▸ AIM OF THE EXERCISE
Your answer should consist of each line from the data below that contains "header".

▸ DATA SHOWN
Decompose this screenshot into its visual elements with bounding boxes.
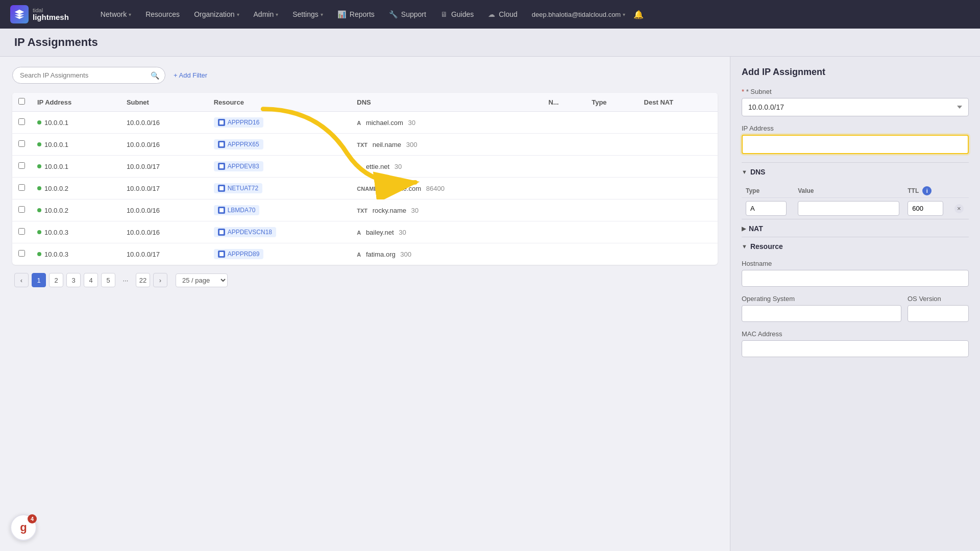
mac-input[interactable] xyxy=(742,340,969,357)
dns-ttl-label: 30 xyxy=(399,229,406,236)
status-icon xyxy=(37,208,41,212)
nav-guides[interactable]: 🖥 Guides xyxy=(434,7,480,21)
nav-admin[interactable]: Admin ▾ xyxy=(248,7,285,21)
row-checkbox[interactable] xyxy=(18,162,25,169)
content-layout: 🔍 + Add Filter IP Address Subnet Resourc… xyxy=(0,57,980,551)
os-version-input[interactable] xyxy=(908,305,969,322)
nav-reports[interactable]: 📊 Reports xyxy=(331,7,381,21)
row-checkbox[interactable] xyxy=(18,228,25,235)
logo-icon xyxy=(10,5,29,23)
notification-badge[interactable]: g 4 xyxy=(10,514,37,541)
dns-cell: CNAME vivienne.com 86400 xyxy=(351,178,542,199)
nav-support[interactable]: 🔧 Support xyxy=(383,7,432,21)
resource-badge[interactable]: APPDEV83 xyxy=(214,161,263,171)
nat-expand-icon: ▶ xyxy=(742,226,746,232)
col-dns: DNS xyxy=(351,93,542,112)
page-5-button[interactable]: 5 xyxy=(101,273,115,287)
resource-cell: APPDEV83 xyxy=(208,156,351,178)
resource-badge[interactable]: APPPRD89 xyxy=(214,249,264,259)
page-22-button[interactable]: 22 xyxy=(136,273,150,287)
search-input[interactable] xyxy=(12,67,165,84)
row-checkbox-cell xyxy=(12,112,31,134)
row-checkbox-cell xyxy=(12,156,31,178)
col-n: N... xyxy=(542,93,585,112)
row-checkbox[interactable] xyxy=(18,250,25,257)
nav-user[interactable]: deep.bhalotia@tidalcloud.com ▾ xyxy=(526,8,631,21)
os-field: Operating System xyxy=(742,295,901,322)
col-dest-nat: Dest NAT xyxy=(638,93,718,112)
dns-row-remove-icon[interactable]: × xyxy=(954,204,964,213)
nav-resources[interactable]: Resources xyxy=(139,7,186,21)
resource-badge[interactable]: APPPRX65 xyxy=(214,139,263,149)
os-version-field: OS Version xyxy=(908,295,969,322)
resource-badge[interactable]: NETUAT72 xyxy=(214,183,262,193)
nav-settings[interactable]: Settings ▾ xyxy=(286,7,329,21)
dns-value-label: bailey.net xyxy=(366,229,394,236)
subnet-select[interactable]: 10.0.0.0/17 xyxy=(742,98,969,116)
row-checkbox-cell xyxy=(12,243,31,265)
dns-section-header[interactable]: ▼ DNS xyxy=(742,162,969,180)
hostname-input[interactable] xyxy=(742,270,969,287)
page-3-button[interactable]: 3 xyxy=(66,273,81,287)
nav-network[interactable]: Network ▾ xyxy=(94,7,137,21)
per-page-select[interactable]: 10 / page 25 / page 50 / page 100 / page xyxy=(176,273,228,287)
search-icon: 🔍 xyxy=(151,71,159,80)
pagination: ‹ 1 2 3 4 5 ··· 22 › 10 / page 25 / page… xyxy=(12,273,718,287)
nav-organization[interactable]: Organization ▾ xyxy=(188,7,245,21)
subnet-cell: 10.0.0.0/16 xyxy=(120,112,208,134)
status-icon xyxy=(37,230,41,234)
logo-text: tidal lightmesh xyxy=(33,7,69,22)
page-header: IP Assignments xyxy=(0,29,980,57)
next-page-button[interactable]: › xyxy=(153,273,167,287)
dns-type-input[interactable] xyxy=(746,201,787,216)
add-filter-button[interactable]: + Add Filter xyxy=(174,71,207,79)
resource-section-header[interactable]: ▼ Resource xyxy=(742,237,969,255)
row-checkbox-cell xyxy=(12,178,31,199)
ip-assignments-table: IP Address Subnet Resource DNS N... Type… xyxy=(12,93,718,265)
dns-ttl-label: 30 xyxy=(408,119,415,127)
resource-cell: LBMDA70 xyxy=(208,199,351,221)
resource-badge[interactable]: APPPRD16 xyxy=(214,117,264,128)
status-icon xyxy=(37,142,41,146)
dns-cell: TXT neil.name 300 xyxy=(351,134,542,156)
dns-row: × xyxy=(742,198,969,219)
ip-address-input[interactable] xyxy=(742,135,969,154)
n-cell xyxy=(542,199,585,221)
dns-ttl-label: 300 xyxy=(400,251,411,258)
row-checkbox[interactable] xyxy=(18,206,25,213)
select-all-checkbox[interactable] xyxy=(18,98,25,105)
page-2-button[interactable]: 2 xyxy=(49,273,63,287)
ttl-info-icon[interactable]: i xyxy=(922,186,932,195)
row-checkbox[interactable] xyxy=(18,184,25,191)
status-icon xyxy=(37,164,41,168)
type-cell xyxy=(585,112,638,134)
dns-sub-table: Type Value TTL i xyxy=(742,184,969,219)
notification-bell-icon[interactable]: 🔔 xyxy=(633,10,644,19)
dns-collapse-icon: ▼ xyxy=(742,169,747,175)
row-checkbox[interactable] xyxy=(18,140,25,147)
main-wrapper: 🔍 + Add Filter IP Address Subnet Resourc… xyxy=(0,57,980,551)
nav-cloud[interactable]: ☁ Cloud xyxy=(482,7,524,21)
dns-ttl-label: 300 xyxy=(406,141,418,148)
topbar: tidal lightmesh Network ▾ Resources Orga… xyxy=(0,0,980,29)
type-cell xyxy=(585,134,638,156)
subnet-cell: 10.0.0.0/16 xyxy=(120,134,208,156)
row-checkbox[interactable] xyxy=(18,118,25,125)
dest-nat-cell xyxy=(638,221,718,243)
logo[interactable]: tidal lightmesh xyxy=(10,5,69,23)
resource-badge-icon xyxy=(218,251,225,258)
dns-cell: A fatima.org 300 xyxy=(351,243,542,265)
prev-page-button[interactable]: ‹ xyxy=(14,273,29,287)
resource-badge[interactable]: LBMDA70 xyxy=(214,205,260,215)
resource-badge[interactable]: APPDEVSCN18 xyxy=(214,227,276,237)
page-1-button[interactable]: 1 xyxy=(32,273,46,287)
dns-value-input[interactable] xyxy=(798,201,899,216)
chevron-down-icon: ▾ xyxy=(237,12,239,17)
chevron-down-icon: ▾ xyxy=(129,12,131,17)
ip-address-cell: 10.0.0.1 xyxy=(31,134,120,156)
nat-section-header[interactable]: ▶ NAT xyxy=(742,219,969,237)
dns-ttl-input[interactable] xyxy=(908,201,943,216)
os-input[interactable] xyxy=(742,305,901,322)
page-4-button[interactable]: 4 xyxy=(84,273,98,287)
ip-address-cell: 10.0.0.2 xyxy=(31,199,120,221)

▸ TASK RESPONSE
dns-section-header[interactable]: ▼ DNS xyxy=(742,162,969,180)
page-header: IP Assignments xyxy=(0,29,980,57)
resource-section-header[interactable]: ▼ Resource xyxy=(742,237,969,255)
nat-section-header[interactable]: ▶ NAT xyxy=(742,219,969,237)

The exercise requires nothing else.